What is expected.
From the line containing "Random (49, 327)" down to the final line of the entries below, restate each line word for word and add nothing.

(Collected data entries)
⁂
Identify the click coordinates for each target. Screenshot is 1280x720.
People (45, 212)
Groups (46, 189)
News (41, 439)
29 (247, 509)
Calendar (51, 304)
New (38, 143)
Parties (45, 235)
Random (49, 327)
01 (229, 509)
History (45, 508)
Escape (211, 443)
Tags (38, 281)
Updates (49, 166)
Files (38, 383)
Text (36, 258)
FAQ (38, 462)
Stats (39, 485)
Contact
⁂
Response box.
Random (49, 327)
01 (229, 509)
History (45, 508)
Escape (211, 443)
Tags (38, 281)
Updates (49, 166)
Files (38, 383)
Text (36, 258)
FAQ (38, 462)
Stats (39, 485)
Contact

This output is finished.